TOTAL looks to human factors to enhance well control training, technology value-adds to push the limits on complex, deep reservoirs
By Joanne Liou, associate editor
As vice president, drilling & completion, for TOTAL, what do you see as some of the most critical challenges confronting your operations today? What is being done to offset them?
The first challenge we see is the availability of qualified personnel. TOTAL has established a clear path of training for our personnel, and we have gone beyond industry standards on issues like well control training. We have developed, for instance, a proprietary course in well control called T-BOP that we crafted in association with the French Petroleum Institute (FPI), which is not limited to traditional aspects of well control training – kick detection, control or the well control equipment.
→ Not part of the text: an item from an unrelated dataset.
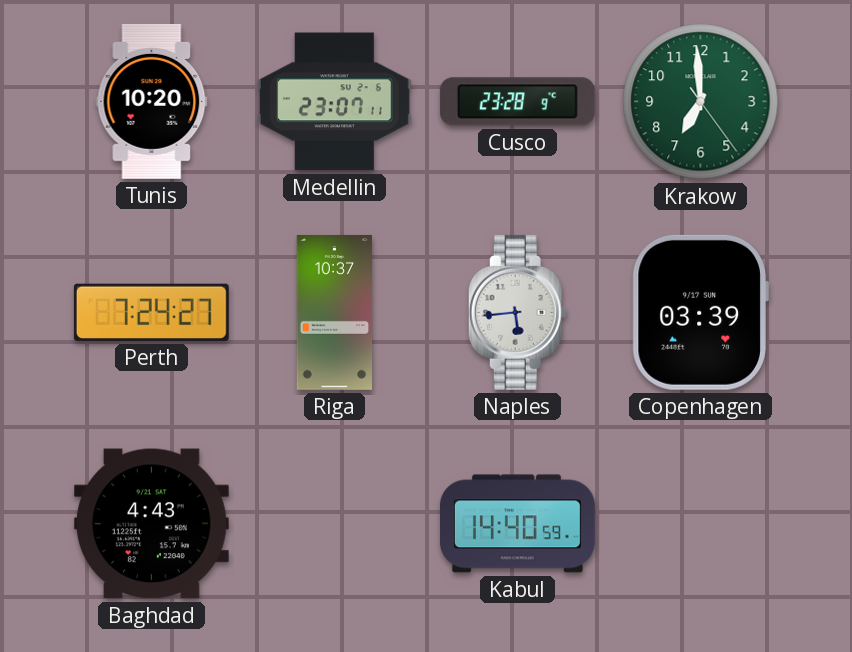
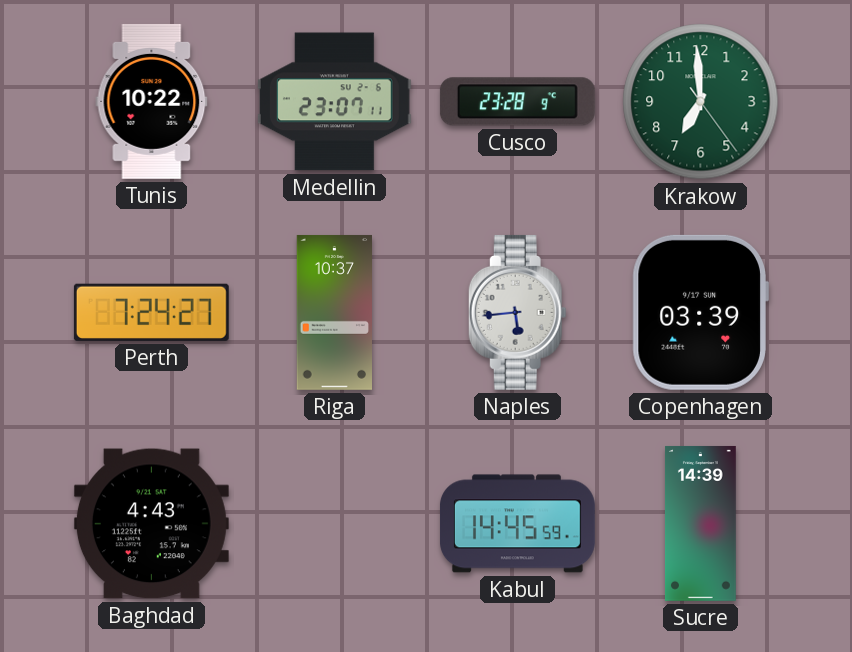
Tunis: 10:20 -> 10:22
Kabul: 14:40 -> 14:45
Sucre: none -> 14:39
It’s oriented toward addressing situational awareness, communication skills, decision making and teamwork during a significant incident.
We also established a competency assessment structure for engineers and our chain of command (COC), and we define COC as the companyman, the drilling superintendent and the drilling manager. Those three members of our COC follow a regular examination by an external entity, which in this case is the FPI.
For our engineers, we have fixed a competency assessment scheme, which consists of tests that our engineers pass after three years of seniority and six years of seniority in order to better establish where we have to put some accent on our training, not on technical training only.
The second challenge that we are seeing is that, in certain countries where we operate, following the Macondo incident, in particular, there has been some legislation that at times is unclear or badly adapted to what we have to do. We’re facing great challenges just to obtain a license to drill.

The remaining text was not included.